| EXERCISE AIM |
Among the entries that follow, locate the line with "выплаты за несколько" and the line with "nascita e i". Output those lines and all lines in between, exactly, minus the pictures.

| EXERCISE INPUT |
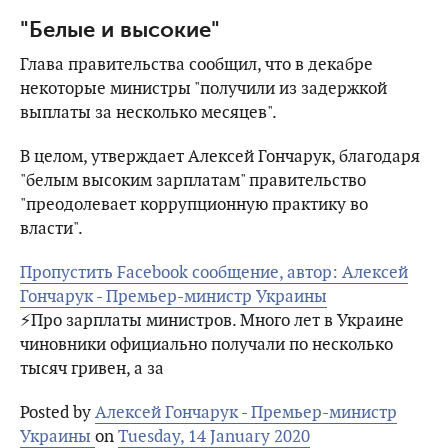
"Белые и высокие"
Глава правительства сообщил, что в декабре
некоторые министры "получили из задержкой
выплаты за несколько месяцев".
В целом, утверждает Алексей Гончарук, благодаря
"белым высоким зарплатам" правительство
"преодолевает коррупционную практику во
власти".
Пропустить Facebook сообщение, автор: Алексей
Гончарук - Премьер-министр Украины
⚡️Про зарплаты министров. Много лет в Украине
чиновники официально получали по несколько
тысяч гривен, а за
Posted by
Алексей Гончарук - Премьер-министр
Украины
on
Tuesday, 14 January 2020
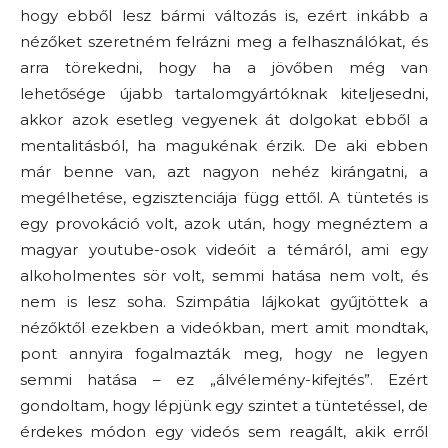
hogy ebből lesz bármi változás is, ezért inkább a
nézőket szeretném felrázni meg a felhasználókat, és
arra törekedni, hogy ha a jövőben még van
lehetősége újabb tartalomgyártóknak kiteljesedni,
akkor azok esetleg vegyenek át dolgokat ebből a
mentalitásból, ha magukénak érzik. De aki ebben
már benne van, azt nagyon nehéz kirángatni, a
megélhetése, egzisztenciája függ ettől. A tüntetés is
egy provokáció volt, azok után, hogy megnéztem a
magyar youtube-osok videóit a témáról, ami egy
alkoholmentes sör volt, semmi hatása nem volt, és
nem is lesz soha. Szimpátia lájkokat gyűjtöttek a
nézőktől ezekben a videókban, mert amit mondtak,
pont annyira fogalmazták meg, hogy ne legyen
semmi hatása – ez „álvélemény-kifejtés”. Ezért
gondoltam, hogy lépjünk egy szintet a tüntetéssel, de
érdekes módon egy videós sem reagált, akik erről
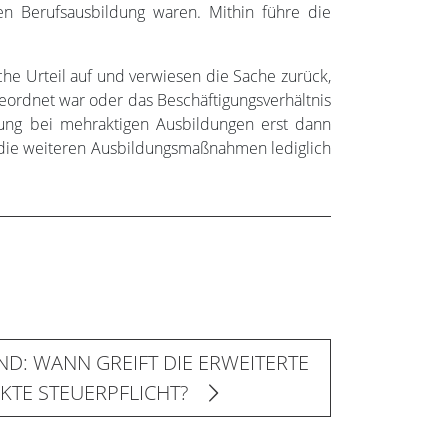
hen Berufsausbildung waren. Mithin führe die
he Urteil auf und verwiesen die Sache zurück,
eordnet war oder das Beschäftigungsverhältnis
dung bei mehraktigen Ausbildungen erst dann
h die weiteren Ausbildungsmaßnahmen lediglich
D: WANN GREIFT DIE ERWEITERTE
KTE STEUERPFLICHT?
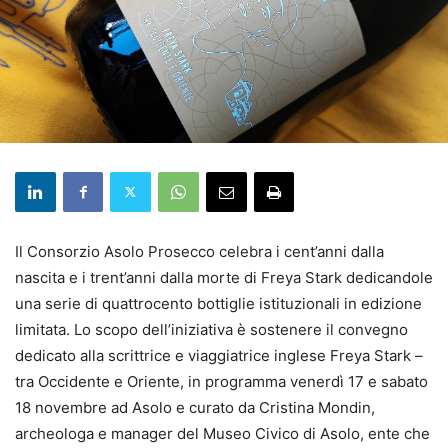
Il Consorzio Asolo Prosecco celebra i cent’anni dalla
nascita e i trent’anni dalla morte di Freya Stark dedicandole
una serie di quattrocento bottiglie istituzionali in edizione
limitata. Lo scopo dell’iniziativa è sostenere il convegno
dedicato alla scrittrice e viaggiatrice inglese Freya Stark –
tra Occidente e Oriente, in programma venerdì 17 e sabato
18 novembre ad Asolo e curato da Cristina Mondin,
archeologa e manager del Museo Civico di Asolo, ente che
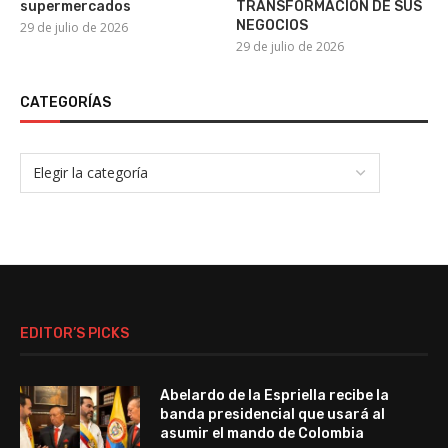
supermercados
TRANSFORMACIÓN DE SUS
NEGOCIOS
29 de julio de 2026
29 de julio de 2026
CATEGORÍAS
EDITOR’S PICKS
Abelardo de la Espriella recibe la
banda presidencial que usará al
asumir el mando de Colombia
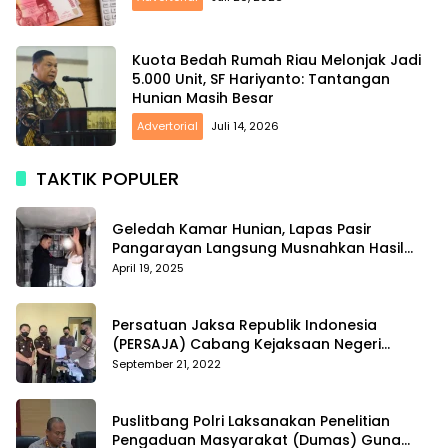
Kuota Bedah Rumah Riau Melonjak Jadi
5.000 Unit, SF Hariyanto: Tantangan
Hunian Masih Besar
Advertorial
Juli 14, 2026
TAKTIK POPULER
Geledah Kamar Hunian, Lapas Pasir
Pangarayan Langsung Musnahkan Hasil
Temuan
April 19, 2025
Persatuan Jaksa Republik Indonesia
(PERSAJA) Cabang Kejaksaan Negeri
Tanggamus resmi melaporkan Alvin Lim ke
September 21, 2022
Polres Tanggamus
Puslitbang Polri Laksanakan Penelitian
Pengaduan Masyarakat (Dumas) Guna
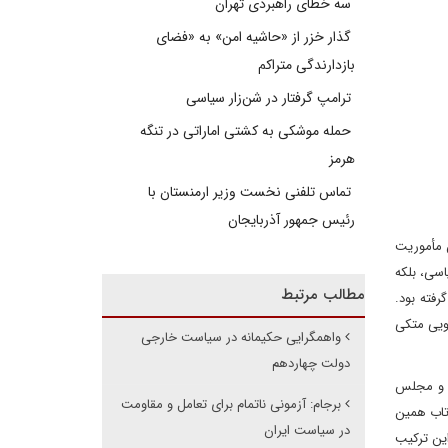
سه خطای راهبردی تهران
گذار خزر از «حاشیه امن» به «فضای
بازدارندگی متراکم
ترامپ گرفتار در شن‌زار سیاسی
حمله موشکی به کشتی اماراتی در تنگه
هرمز
تماس تلفنی نخست وزیر ارمنستان با
رئیس جمهور آذربایجان
ن مأموریت
اسی، بلکه
مطالب مرتبط
فته بود.
گویی متکی
واهمگرایی حکیمانه در سیاست خارجی
دولت چهاردهم
ی و مجلس
برجام: آزمونی ناتمام برای تعامل و مقاومت
زتاب همین
در سیاست ایران
این ترکیب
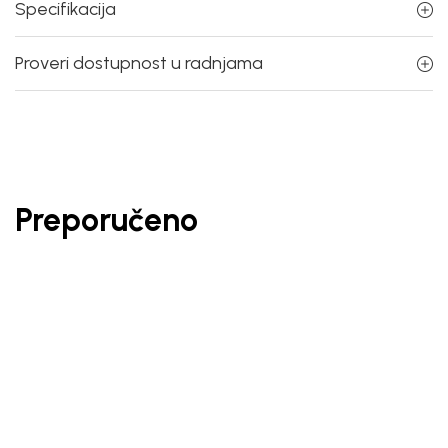
Specifikacija
Proveri dostupnost u radnjama
Preporučeno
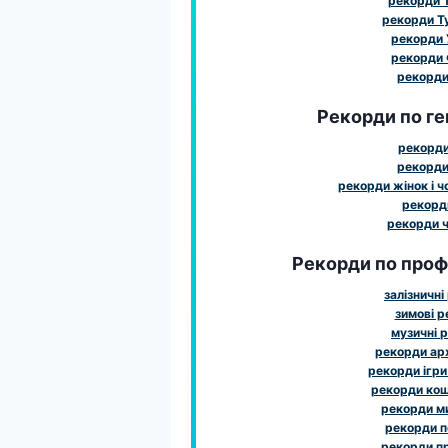
рекорди 
рекорди Т
рекорди 
рекорди 
рекорди 
Рекорди по ге
рекорди
рекорди
рекорди жінок і чо
рекорди
рекорди ч
Рекорди по профе
залізничні
зимові 
музичні 
рекорди ар
рекорди ігри
рекорди ко
рекорди м
рекорди 
рекорди п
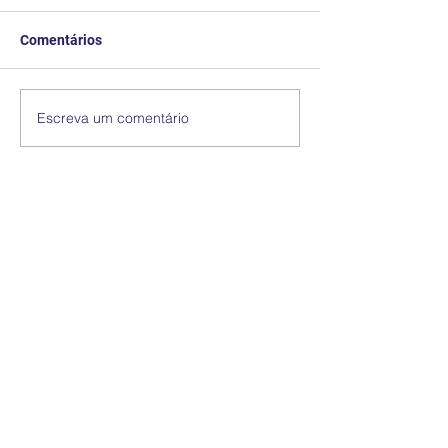
Comentários
Escreva um comentário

| FINAL ANSWER |
выплаты за несколько месяцев".
В целом, утверждает Алексей Гончарук, благодаря
"белым высоким зарплатам" правительство
"преодолевает коррупционную практику во
власти".
Пропустить Facebook сообщение, автор: Алексей
Гончарук - Премьер-министр Украины
⚡️Про зарплаты министров. Много лет в Украине
чиновники официально получали по несколько
тысяч гривен, а за
Posted by
Алексей Гончарук - Премьер-министр
Украины
on
Tuesday, 14 January 2020
hogy ebből lesz bármi változás is, ezért inkább a
nézőket szeretném felrázni meg a felhasználókat, és
arra törekedni, hogy ha a jövőben még van
lehetősége újabb tartalomgyártóknak kiteljesedni,
akkor azok esetleg vegyenek át dolgokat ebből a
mentalitásból, ha magukénak érzik. De aki ebben
már benne van, azt nagyon nehéz kirángatni, a
megélhetése, egzisztenciája függ ettől. A tüntetés is
egy provokáció volt, azok után, hogy megnéztem a
magyar youtube-osok videóit a témáról, ami egy
alkoholmentes sör volt, semmi hatása nem volt, és
nem is lesz soha. Szimpátia lájkokat gyűjtöttek a
nézőktől ezekben a videókban, mert amit mondtak,
pont annyira fogalmazták meg, hogy ne legyen
semmi hatása – ez „álvélemény-kifejtés”. Ezért
gondoltam, hogy lépjünk egy szintet a tüntetéssel, de
érdekes módon egy videós sem reagált, akik erről
hen Berufsausbildung waren. Mithin führe die
he Urteil auf und verwiesen die Sache zurück,
eordnet war oder das Beschäftigungsverhältnis
dung bei mehraktigen Ausbildungen erst dann
h die weiteren Ausbildungsmaßnahmen lediglich
D: WANN GREIFT DIE ERWEITERTE
KTE STEUERPFLICHT?
Il Consorzio Asolo Prosecco celebra i cent’anni dalla
nascita e i trent’anni dalla morte di Freya Stark dedicandole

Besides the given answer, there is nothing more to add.